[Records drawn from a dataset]
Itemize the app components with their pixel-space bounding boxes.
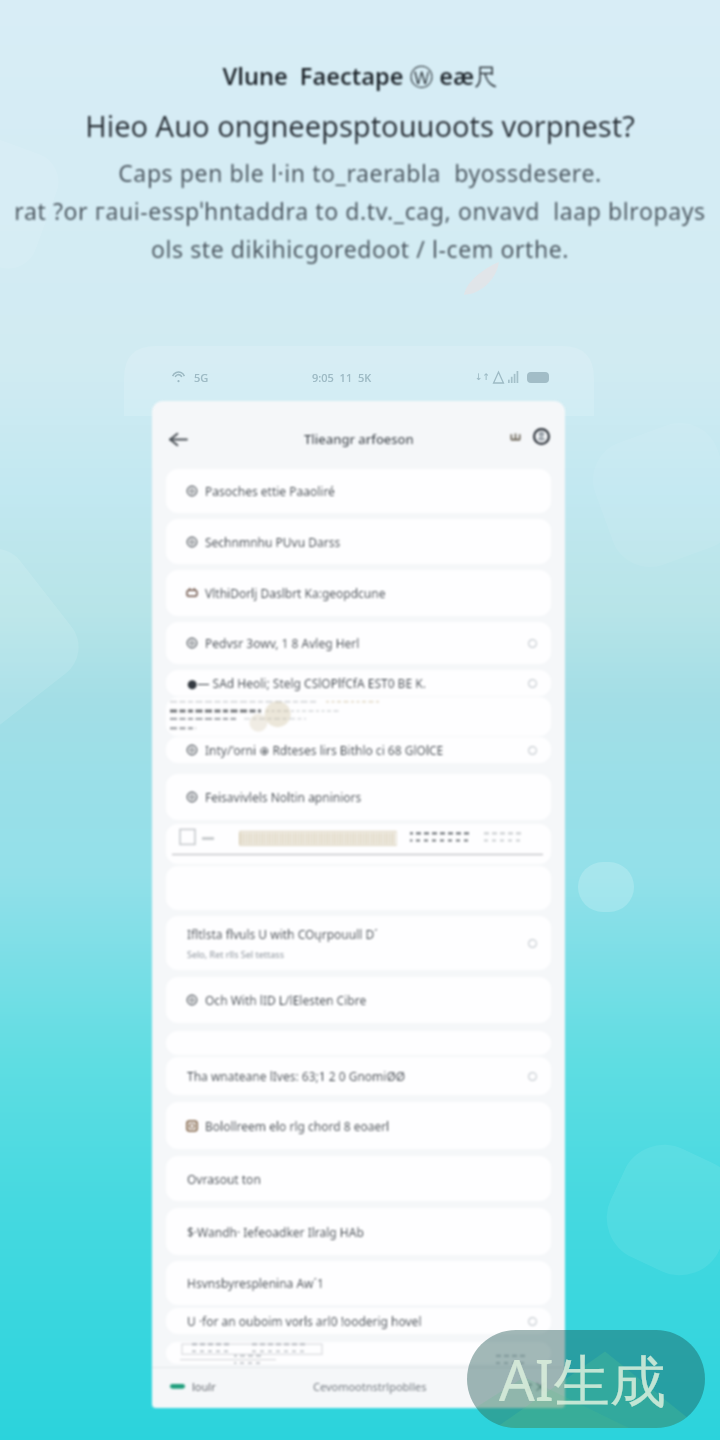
staticText: 9:05 11 5K: [312, 370, 372, 385]
button[interactable]: Pasoches ettie Paaoliré: [166, 469, 551, 513]
staticText: ↓↑: [475, 372, 491, 382]
button[interactable]: Inty/'orni ⊕ Rdteses lirs Bithlo ci 68 G…: [166, 737, 551, 763]
button[interactable]: Feisavivlels Noltin apniniors: [166, 774, 551, 820]
button[interactable]: Account: [528, 423, 554, 449]
button[interactable]: Ovrasout ton: [166, 1156, 551, 1201]
button[interactable]: ●— SAd Heoli; Stelg CSlOPlfCfA EST0 BE K…: [166, 670, 551, 696]
staticText: Och With lID L/lElesten Cibre: [205, 992, 367, 1008]
staticText: ●— SAd Heoli; Stelg CSlOPlfCfA EST0 BE K…: [187, 675, 426, 691]
staticText: AI生成: [499, 1341, 666, 1417]
staticText: Tlieangr arfoeson: [304, 430, 414, 448]
staticText: $·Wandh· Iefeoadker Ilralg HAb: [187, 1224, 364, 1240]
staticText: VlthiDorlj Daslbrt Ka:geopdcune: [205, 585, 386, 601]
staticText: 5G: [194, 370, 209, 385]
button[interactable]: [166, 697, 551, 736]
staticText: Vlune Faectape Ⓦ eæ尺: [222, 60, 498, 92]
button[interactable]: U ·for an ouboim vorls arl0 !ooderig hov…: [166, 1308, 551, 1334]
button[interactable]: Rewards: [503, 424, 527, 448]
button[interactable]: Sechnmnhu PUvu Darss: [166, 519, 551, 564]
staticText: Selo, Ret rlls Sel tettass: [187, 948, 284, 960]
staticText: Feisavivlels Noltin apniniors: [205, 789, 362, 805]
button[interactable]: Cevomootnstrlpoblles: [309, 1375, 431, 1398]
button[interactable]: loulr: [168, 1374, 218, 1399]
button[interactable]: More options: [522, 1375, 549, 1398]
staticText: Pasoches ettie Paaoliré: [205, 483, 335, 499]
button[interactable]: [166, 1342, 551, 1364]
button[interactable]: [166, 824, 551, 864]
staticText: Pedvsr 3owv, 1 8 Avleg Herl: [205, 635, 360, 651]
staticText: loulr: [192, 1379, 216, 1394]
button[interactable]: Hsvnsbyresplenina Aw´1: [166, 1261, 551, 1305]
button[interactable]: Bolollreem elo rlg chord 8 eoaerl: [166, 1102, 551, 1149]
staticText: Sechnmnhu PUvu Darss: [205, 534, 341, 550]
staticText: Ovrasout ton: [187, 1171, 261, 1187]
staticText: ♪ ⨉: [526, 1379, 545, 1394]
button[interactable]: Back: [161, 422, 195, 456]
button[interactable]: Ifltlsta flvuls U with COųrpouull D´: [166, 916, 551, 970]
button[interactable]: Pedvsr 3owv, 1 8 Avleg Herl: [166, 622, 551, 664]
button[interactable]: Tha wnateane lIves: 63;1 2 0 GnomiØØ: [166, 1057, 551, 1095]
staticText: Hieo Auo ongneepsptouuoots vorpnest?: [85, 106, 635, 145]
staticText: Caps pen ble l·in to_raerabla byossdesеr…: [14, 157, 706, 265]
button[interactable]: VlthiDorlj Daslbrt Ka:geopdcune: [166, 570, 551, 616]
staticText: Inty/'orni ⊕ Rdteses lirs Bithlo ci 68 G…: [205, 742, 444, 758]
button[interactable]: $·Wandh· Iefeoadker Ilralg HAb: [166, 1208, 551, 1255]
staticText: U ·for an ouboim vorls arl0 !ooderig hov…: [187, 1313, 422, 1329]
staticText: Tha wnateane lIves: 63;1 2 0 GnomiØØ: [187, 1068, 406, 1084]
button[interactable]: Och With lID L/lElesten Cibre: [166, 977, 551, 1023]
staticText: Bolollreem elo rlg chord 8 eoaerl: [205, 1118, 390, 1134]
staticText: Ifltlsta flvuls U with COųrpouull D´: [187, 926, 378, 942]
staticText: Hsvnsbyresplenina Aw´1: [187, 1275, 324, 1291]
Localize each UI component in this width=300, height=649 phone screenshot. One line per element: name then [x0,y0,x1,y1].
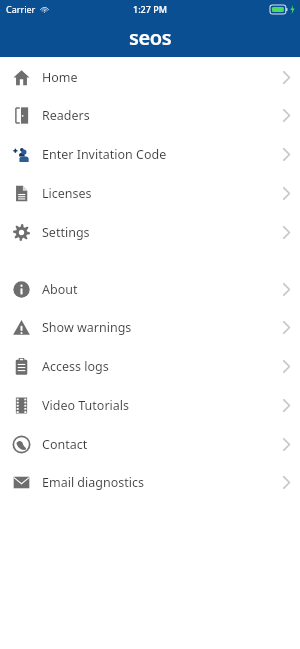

> _Your assignment_:
A single number is required: the count of lines in the data that include the string "Heoli".

> _Reply_:
2